Quelques heures après son putsch réussi à la tête de la Guinée, le 5 septembre 2021, l’homme au béret rouge avait pris soin de faire venir un journaliste au quartier général des forces spéciales - qu’il dirigeait. Dans sa première interview en tant que nouveau chef de l’État, le tombeur du président Alpha Condé déclarait : « Il est temps pour nous de mettre nos ego de côté […]. Qu’on puisse dépersonnaliser la politique, parce que la personnalisation de la politique ne nous a amené que le chaos. »
Un an plus tard, des portraits de lui en 4 mètres par 3 – voire plus – s’affichent dans tout le centre-ville de Conakry, la capitale guinéenne. Ils vantent « l’opiniâtreté du colonel-patriote » ou affichent simplement son visage et son buste, bardé de distinctions, au-dessus de la longue liste de ses fonctions : « Son Excellence Colonel Mamadi Doumbouya, président du CNRD [l’organe décisionnel de la junte – ndlr], président de la transition, chef de l’État, chef suprême des armées. »
Le colonel Doumbouya, dont les premières déclarations avaient suscité de grands espoirs de changement, a fait du chemin. Celui qui répétait vouloir « rendre le pouvoir » au peuple a annoncé que la « transition » durerait trois ans, et a interdit toute manifestation. Il a bien semblé vouloir mettre en œuvre des politiques de lutte contre la corruption. Mais elles semblent, au mieux, mises en œuvre de manière chaotique ; et au pire, utilisées pour se débarrasser d’opposants potentiels.

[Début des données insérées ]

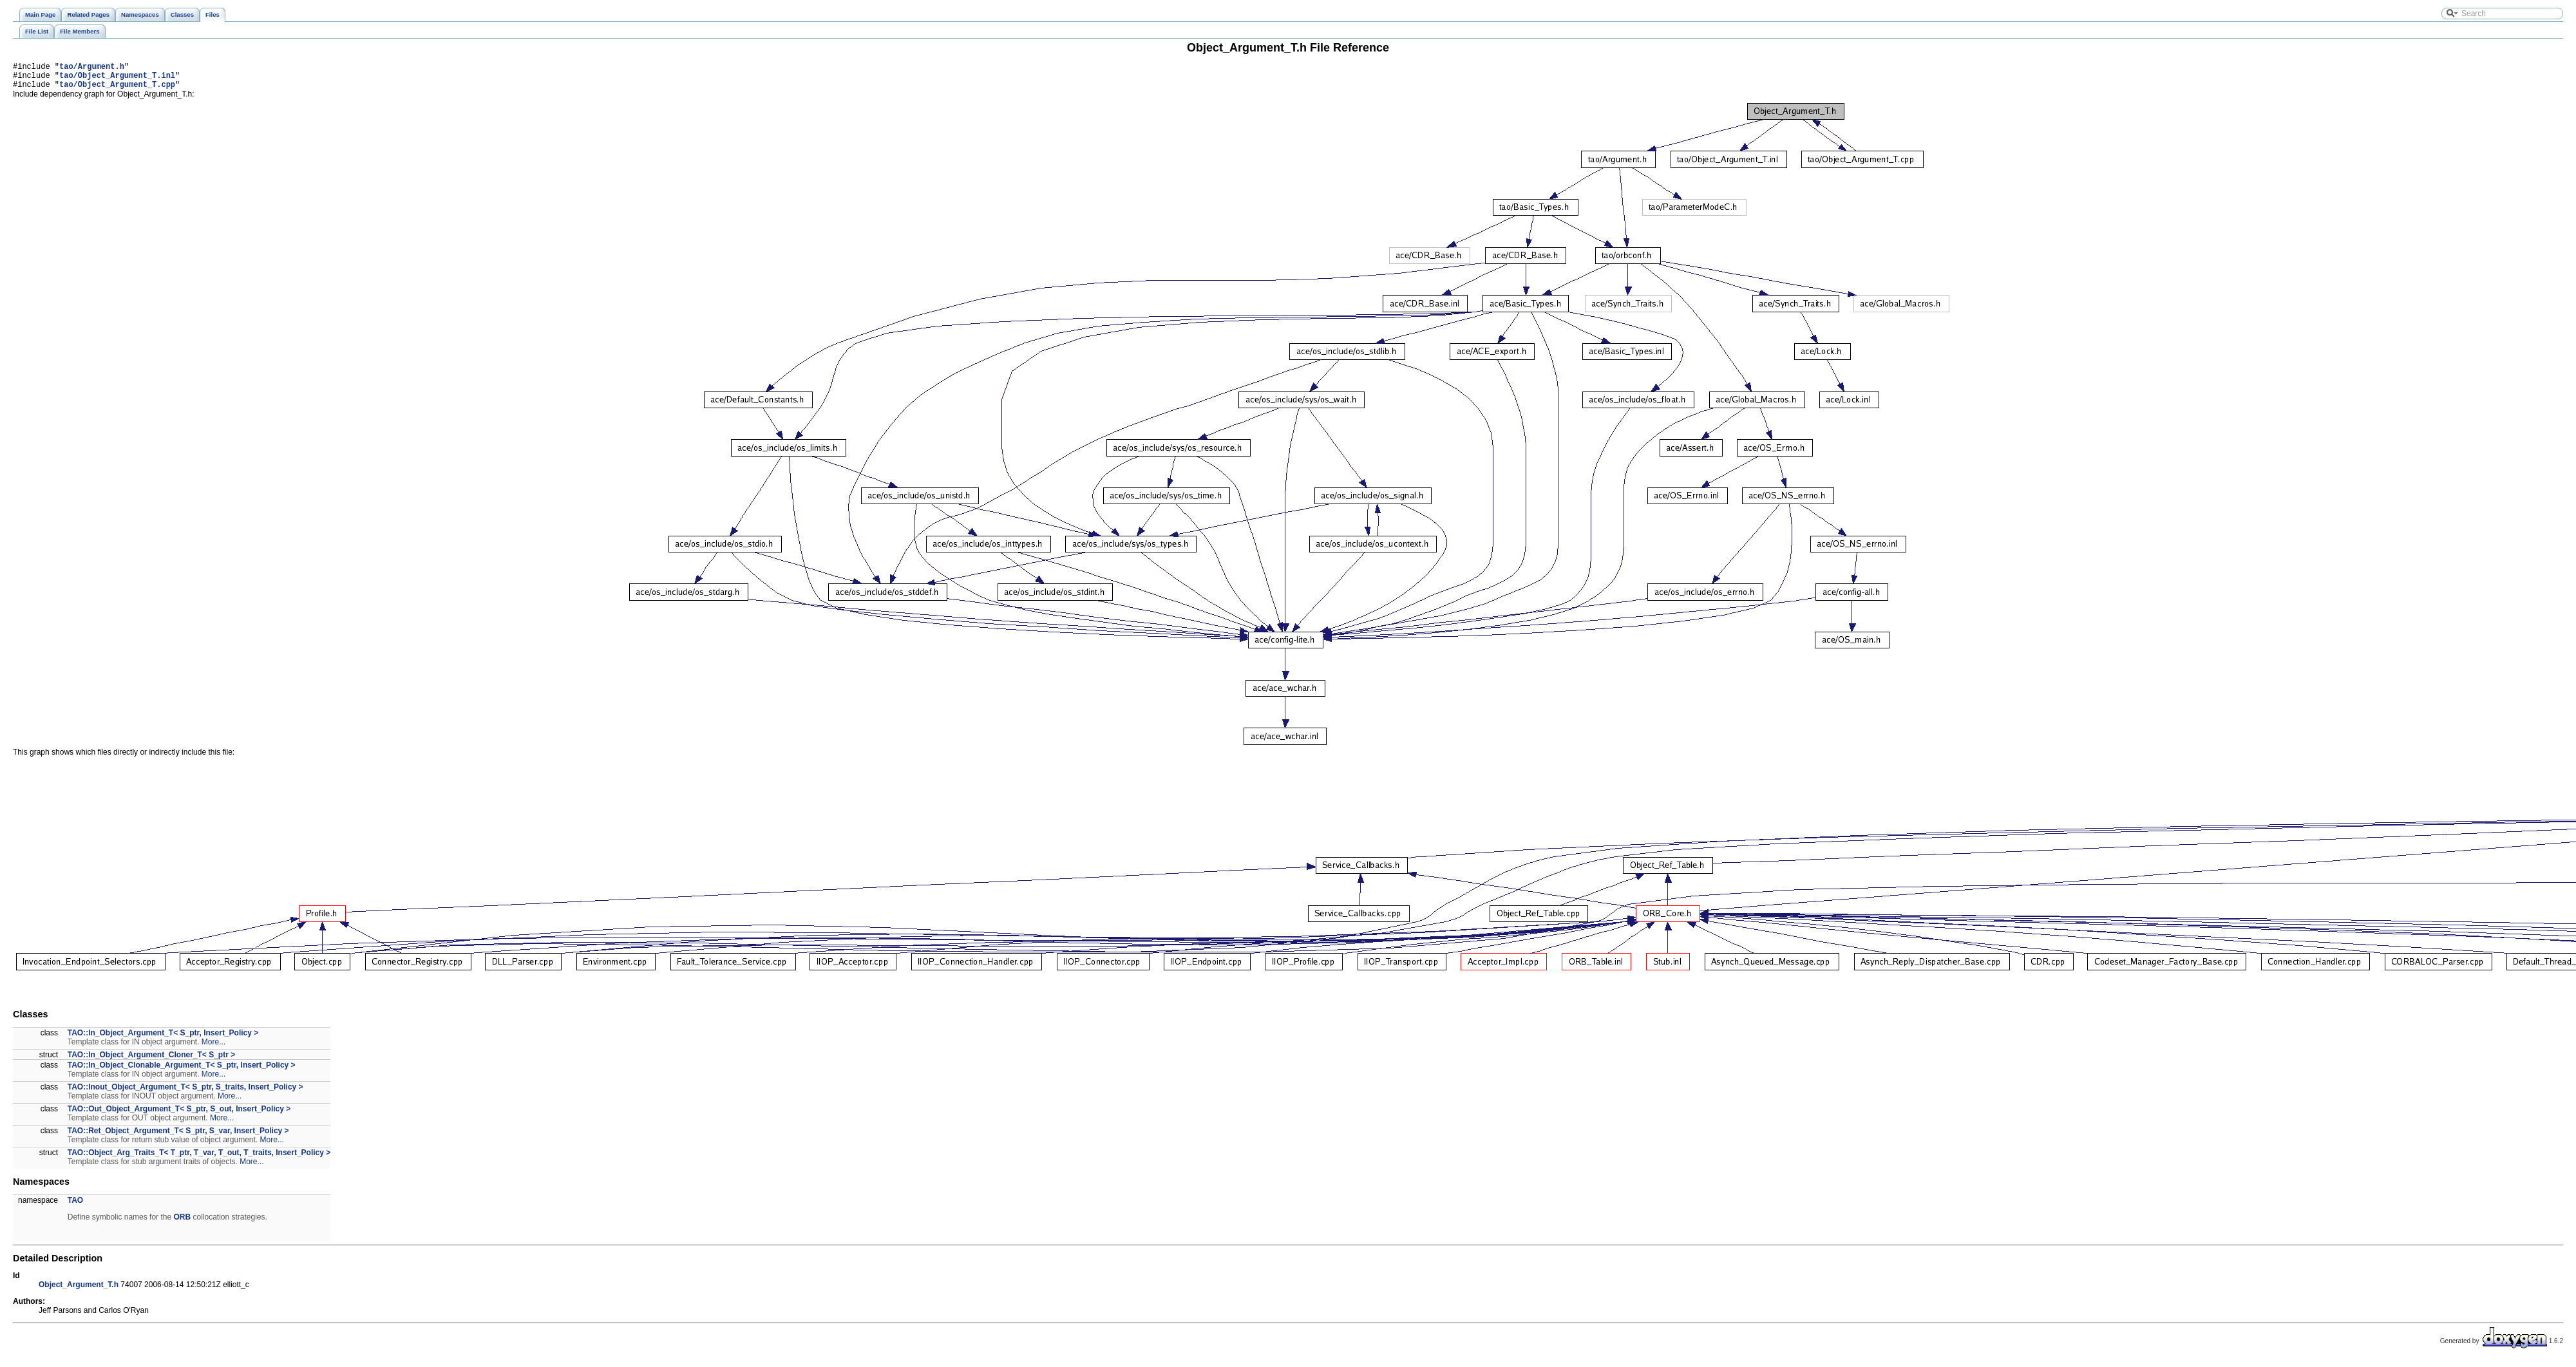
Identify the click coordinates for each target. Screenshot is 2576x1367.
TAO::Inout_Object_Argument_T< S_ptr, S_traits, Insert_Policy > (185, 1092)
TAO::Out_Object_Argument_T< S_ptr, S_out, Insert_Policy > (179, 1114)
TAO (75, 1206)
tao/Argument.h (91, 67)
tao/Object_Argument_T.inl (117, 78)
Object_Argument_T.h (78, 1290)
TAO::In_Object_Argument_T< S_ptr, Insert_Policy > (163, 1038)
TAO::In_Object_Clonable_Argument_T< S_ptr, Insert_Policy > (182, 1070)
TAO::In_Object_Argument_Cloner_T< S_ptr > (152, 1060)
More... (213, 1047)
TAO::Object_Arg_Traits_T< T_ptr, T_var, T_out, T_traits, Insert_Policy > (199, 1158)
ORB (182, 1222)
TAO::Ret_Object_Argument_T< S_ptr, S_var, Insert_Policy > (178, 1136)
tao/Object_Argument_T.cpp (117, 89)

Coup de balai (chaotique) dans la fonction publique
Enfoncé dans son canapé, monsieur Bah regarde une compétition de golf. Lorsqu’on lui demande s’il aime ce sport, le sexagénaire répond avec le ton de l’évidence : « Pas du tout. » Mais il faut bien s’occuper. Depuis qu’il a été mis à la retraite sans préavis, il y a huit mois, les journées de cet ingénieur des Eaux et forêts sont longues.
« Il me restait en principe trois ans de service. Mais en décembre, on m’a dit que c’était terminé », détaille-t-il. Comme lui, plus de huit mille autres fonctionnaires guinéens de plus de soixante ans (policiers, militaires, employés communaux, enseignants, magistrats…) ont été remerciés, ont décompté les syndicats guinéens. Ils l’ont appris, pour la plupart, en entendant leur nom cité dans de longs arrêtés lus à la télévision publique.